'''

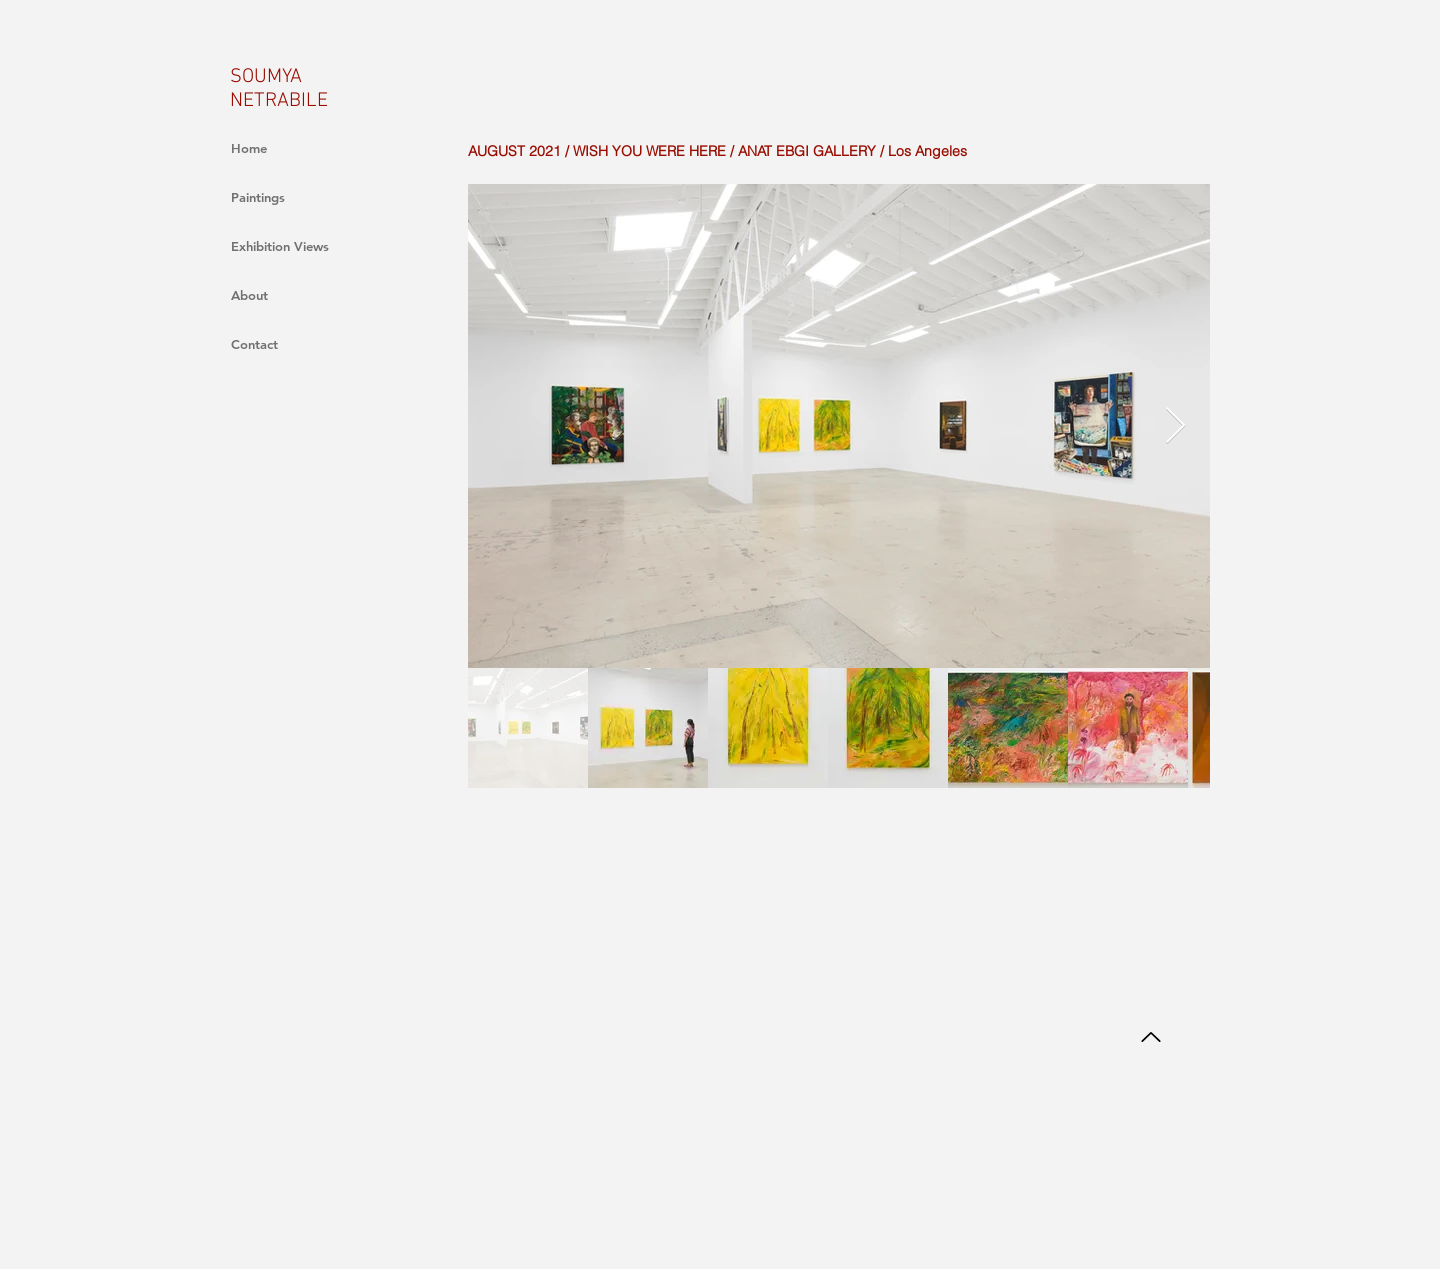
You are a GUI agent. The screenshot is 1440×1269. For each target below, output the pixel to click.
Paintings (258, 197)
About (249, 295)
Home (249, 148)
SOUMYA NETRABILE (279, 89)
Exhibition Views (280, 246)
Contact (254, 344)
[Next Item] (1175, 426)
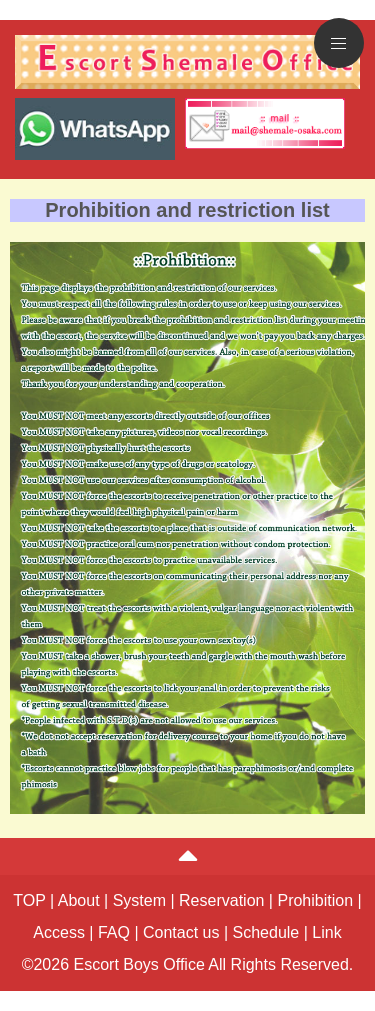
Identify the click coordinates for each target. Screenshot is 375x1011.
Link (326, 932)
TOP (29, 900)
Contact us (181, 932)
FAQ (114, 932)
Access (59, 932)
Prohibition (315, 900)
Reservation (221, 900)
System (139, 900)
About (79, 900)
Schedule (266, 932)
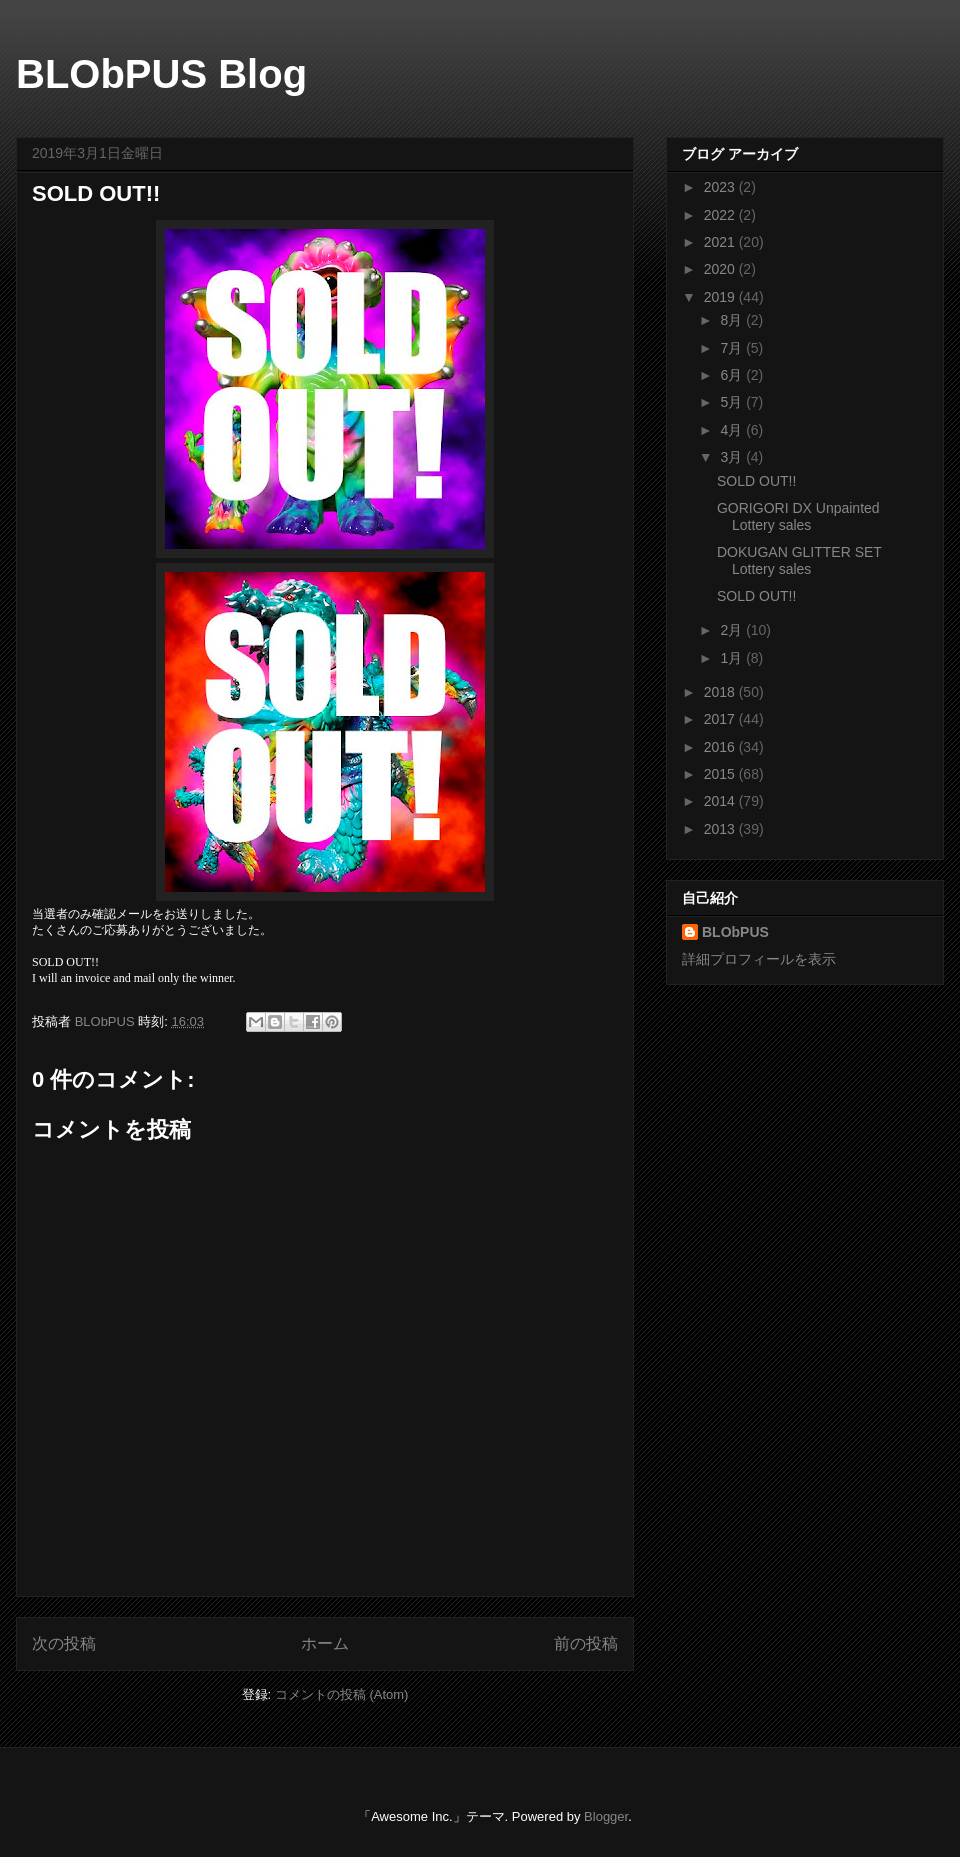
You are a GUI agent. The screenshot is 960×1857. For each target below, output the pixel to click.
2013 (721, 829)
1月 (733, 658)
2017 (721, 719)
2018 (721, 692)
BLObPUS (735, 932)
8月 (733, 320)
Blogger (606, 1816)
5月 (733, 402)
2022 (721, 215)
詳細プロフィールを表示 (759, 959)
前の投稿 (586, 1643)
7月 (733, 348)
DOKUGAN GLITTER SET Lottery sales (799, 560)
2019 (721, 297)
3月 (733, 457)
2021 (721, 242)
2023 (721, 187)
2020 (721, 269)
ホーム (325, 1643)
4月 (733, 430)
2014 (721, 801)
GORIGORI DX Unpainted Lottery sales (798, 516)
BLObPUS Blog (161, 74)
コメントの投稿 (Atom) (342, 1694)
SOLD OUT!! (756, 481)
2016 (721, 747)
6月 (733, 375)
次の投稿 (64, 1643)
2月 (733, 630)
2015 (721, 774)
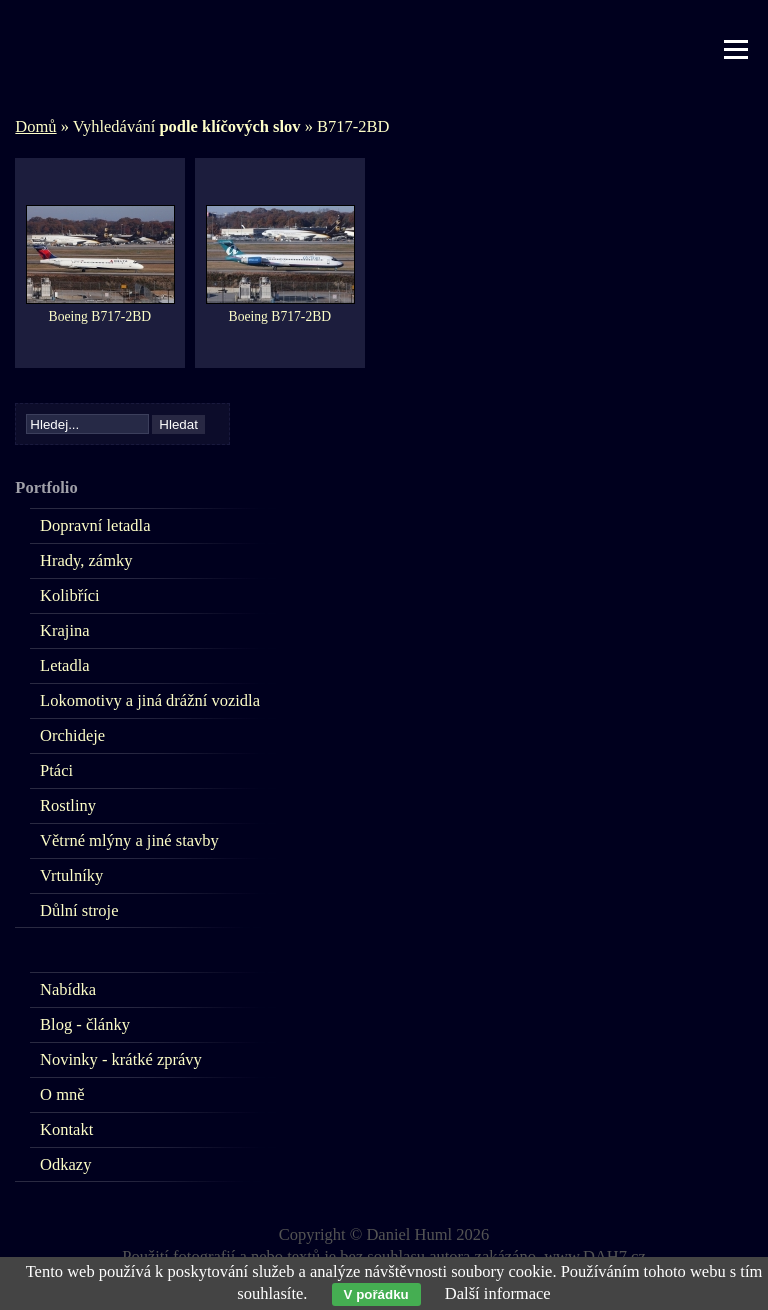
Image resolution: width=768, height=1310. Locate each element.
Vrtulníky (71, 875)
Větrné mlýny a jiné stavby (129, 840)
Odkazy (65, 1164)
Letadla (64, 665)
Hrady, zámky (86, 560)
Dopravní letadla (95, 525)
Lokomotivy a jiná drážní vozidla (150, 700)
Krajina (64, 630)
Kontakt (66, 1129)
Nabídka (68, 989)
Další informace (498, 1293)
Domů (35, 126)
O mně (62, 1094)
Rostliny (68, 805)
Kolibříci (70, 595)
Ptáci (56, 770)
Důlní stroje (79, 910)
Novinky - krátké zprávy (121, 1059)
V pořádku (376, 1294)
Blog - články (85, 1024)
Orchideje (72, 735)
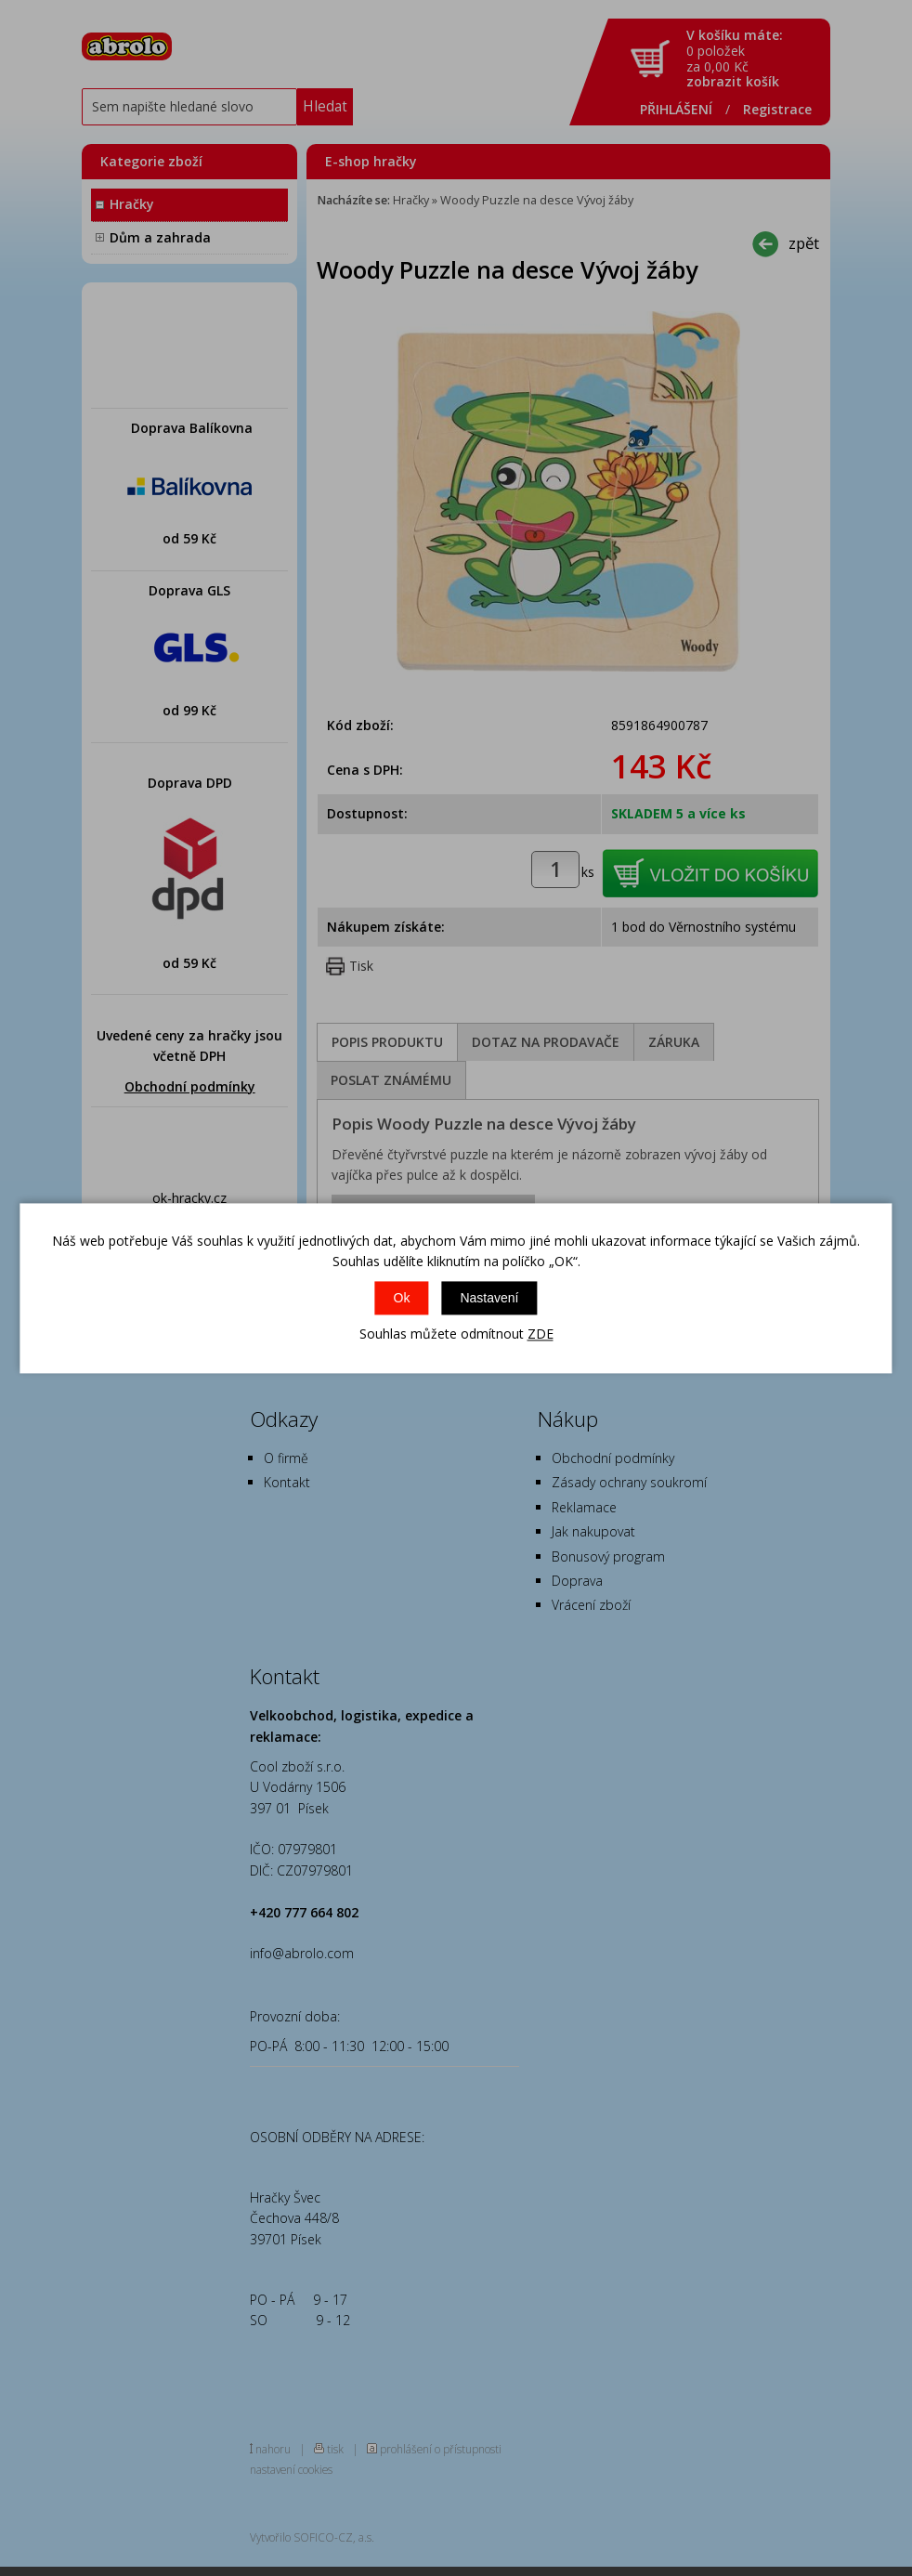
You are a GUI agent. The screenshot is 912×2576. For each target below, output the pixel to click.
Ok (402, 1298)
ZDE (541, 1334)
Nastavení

'''

» **WHAT TO DO**
Set the pictures aside and reproduce the data above exactly.

» **ANSWER AREA**
You are a GUI agent. The screenshot is 1440×1269. For each target below, output the pixel to click.
Paintings (258, 197)
About (249, 295)
Home (249, 148)
SOUMYA NETRABILE (279, 89)
Exhibition Views (280, 246)
Contact (254, 344)
[Next Item] (1175, 426)
Identify the click coordinates for each target. Screenshot is 375x1011.
Link (326, 932)
TOP (29, 900)
Contact us (181, 932)
FAQ (114, 932)
Access (59, 932)
Prohibition (315, 900)
Reservation (221, 900)
System (139, 900)
About (79, 900)
Schedule (266, 932)
You are a GUI agent. The screenshot is 960×1857. For each target below, output the pixel to click.
2013 (721, 829)
1月 (733, 658)
2017 (721, 719)
2018 (721, 692)
BLObPUS (735, 932)
8月 (733, 320)
Blogger (606, 1816)
5月 (733, 402)
2022 (721, 215)
詳細プロフィールを表示 (759, 959)
前の投稿 (586, 1643)
7月 (733, 348)
DOKUGAN GLITTER SET Lottery sales (799, 560)
2019 (721, 297)
3月 (733, 457)
2021 (721, 242)
2023 (721, 187)
2020 (721, 269)
ホーム (325, 1643)
4月 (733, 430)
2014 (721, 801)
GORIGORI DX Unpainted Lottery sales (798, 516)
BLObPUS Blog (161, 74)
コメントの投稿 (Atom) (342, 1694)
SOLD OUT!! (756, 481)
2016 (721, 747)
6月 (733, 375)
次の投稿 (64, 1643)
2月 (733, 630)
2015 (721, 774)
Image resolution: width=768, height=1310. Locate each element.
Vrtulníky (71, 875)
Větrné mlýny a jiné stavby (129, 840)
Odkazy (65, 1164)
Letadla (64, 665)
Hrady, zámky (86, 560)
Dopravní letadla (95, 525)
Lokomotivy a jiná drážní vozidla (150, 700)
Krajina (64, 630)
Kontakt (66, 1129)
Nabídka (68, 989)
Další informace (498, 1293)
Domů (35, 126)
O mně (62, 1094)
Rostliny (68, 805)
Kolibříci (70, 595)
Ptáci (56, 770)
Důlní stroje (79, 910)
Novinky - krátké zprávy (121, 1059)
V pořádku (376, 1294)
Blog - články (85, 1024)
Orchideje (72, 735)
You are a GUI agent. The screenshot is 912×2576. For each target below, output the pixel to click.
Ok (402, 1298)
ZDE (541, 1334)
Nastavení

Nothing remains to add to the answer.